[Structured page parsing data]
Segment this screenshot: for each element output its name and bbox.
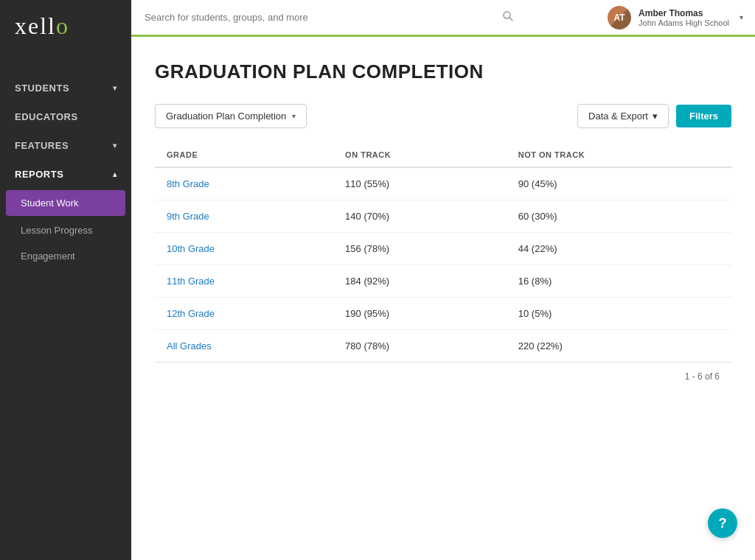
report-table: GRADE ON TRACK NOT ON TRACK 8th Grade110…	[155, 143, 731, 362]
page-title: GRADUATION PLAN COMPLETION	[155, 60, 731, 83]
sidebar-item-student-work[interactable]: Student Work	[6, 190, 125, 216]
table-cell-on-track: 110 (55%)	[333, 167, 507, 200]
table-cell-on-track: 190 (95%)	[333, 298, 507, 330]
table-cell-grade: All Grades	[155, 330, 333, 363]
column-header-grade: GRADE	[155, 143, 333, 167]
help-button[interactable]: ?	[708, 508, 737, 538]
table-body: 8th Grade110 (55%)90 (45%)9th Grade140 (…	[155, 167, 731, 362]
grade-link[interactable]: 8th Grade	[167, 178, 209, 189]
sidebar-subnav-reports: Student Work Lesson Progress Engagement	[0, 190, 131, 269]
user-info: AT Amber Thomas John Adams High School ▾	[608, 6, 743, 29]
search-input-wrapper	[145, 11, 513, 24]
table-header: GRADE ON TRACK NOT ON TRACK	[155, 143, 731, 167]
table-cell-on-track: 184 (92%)	[333, 265, 507, 298]
svg-line-1	[509, 17, 512, 20]
sidebar-navigation: STUDENTS ▾ EDUCATORS feaTuRES ▾ REPORTS …	[0, 74, 131, 269]
chevron-down-icon: ▾	[113, 84, 117, 92]
data-export-button[interactable]: Data & Export ▾	[577, 104, 669, 128]
sidebar-item-students[interactable]: STUDENTS ▾	[0, 74, 131, 102]
chevron-down-icon: ▾	[653, 111, 658, 122]
grade-link[interactable]: 9th Grade	[167, 211, 209, 222]
table-cell-grade: 12th Grade	[155, 298, 333, 330]
table-cell-grade: 10th Grade	[155, 233, 333, 265]
table-cell-not-on-track: 90 (45%)	[507, 167, 731, 200]
chevron-up-icon: ▴	[113, 170, 117, 178]
sidebar-item-lesson-progress[interactable]: Lesson Progress	[0, 217, 131, 243]
search-input[interactable]	[145, 12, 497, 23]
chevron-down-icon: ▾	[292, 112, 296, 120]
sidebar-logo: xello	[0, 0, 131, 52]
sidebar-item-educators[interactable]: EDUCATORS	[0, 102, 131, 131]
logo-dot: o	[56, 13, 69, 39]
table-row: 9th Grade140 (70%)60 (30%)	[155, 200, 731, 233]
sidebar: xello STUDENTS ▾ EDUCATORS feaTuRES ▾ RE…	[0, 0, 131, 560]
column-header-not-on-track: NOT ON TRACK	[507, 143, 731, 167]
table-cell-grade: 11th Grade	[155, 265, 333, 298]
grade-link[interactable]: 12th Grade	[167, 308, 215, 319]
table-row: 11th Grade184 (92%)16 (8%)	[155, 265, 731, 298]
table-row: All Grades780 (78%)220 (22%)	[155, 330, 731, 363]
table-row: 10th Grade156 (78%)44 (22%)	[155, 233, 731, 265]
table-row: 12th Grade190 (95%)10 (5%)	[155, 298, 731, 330]
main-content: GRADUATION PLAN COMPLETION Graduation Pl…	[131, 37, 755, 560]
table-cell-grade: 9th Grade	[155, 200, 333, 233]
logo[interactable]: xello	[15, 13, 69, 40]
search-icon	[503, 11, 513, 24]
table-cell-grade: 8th Grade	[155, 167, 333, 200]
table-cell-on-track: 140 (70%)	[333, 200, 507, 233]
sidebar-item-reports[interactable]: REPORTS ▴	[0, 160, 131, 189]
user-menu-chevron-icon[interactable]: ▾	[740, 13, 743, 21]
grade-link[interactable]: All Grades	[167, 340, 212, 351]
table-cell-not-on-track: 60 (30%)	[507, 200, 731, 233]
table-row: 8th Grade110 (55%)90 (45%)	[155, 167, 731, 200]
report-type-dropdown[interactable]: Graduation Plan Completion ▾	[155, 104, 307, 128]
toolbar-right: Data & Export ▾ Filters	[577, 104, 731, 128]
table-cell-on-track: 156 (78%)	[333, 233, 507, 265]
grade-link[interactable]: 11th Grade	[167, 276, 215, 287]
table-cell-not-on-track: 220 (22%)	[507, 330, 731, 363]
user-details: Amber Thomas John Adams High School	[639, 8, 729, 27]
toolbar: Graduation Plan Completion ▾ Data & Expo…	[155, 104, 731, 128]
sidebar-item-features[interactable]: feaTuRES ▾	[0, 131, 131, 160]
table-cell-on-track: 780 (78%)	[333, 330, 507, 363]
search-bar	[145, 11, 608, 24]
user-school: John Adams High School	[639, 18, 729, 27]
chevron-down-icon: ▾	[113, 141, 117, 150]
table-cell-not-on-track: 10 (5%)	[507, 298, 731, 330]
filters-button[interactable]: Filters	[676, 105, 731, 127]
pagination: 1 - 6 of 6	[155, 362, 731, 391]
sidebar-item-engagement[interactable]: Engagement	[0, 243, 131, 269]
grade-link[interactable]: 10th Grade	[167, 243, 215, 254]
user-name: Amber Thomas	[639, 8, 729, 18]
column-header-on-track: ON TRACK	[333, 143, 507, 167]
table-cell-not-on-track: 16 (8%)	[507, 265, 731, 298]
table-cell-not-on-track: 44 (22%)	[507, 233, 731, 265]
avatar: AT	[608, 6, 631, 29]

**Task goal:**
Copy each line in the entries above where the word "High" shows up.

**Expected answer:**
user-info: AT Amber Thomas John Adams High School ▾	[608, 6, 743, 29]
user-details: Amber Thomas John Adams High School	[639, 8, 729, 27]
user-school: John Adams High School	[639, 18, 729, 27]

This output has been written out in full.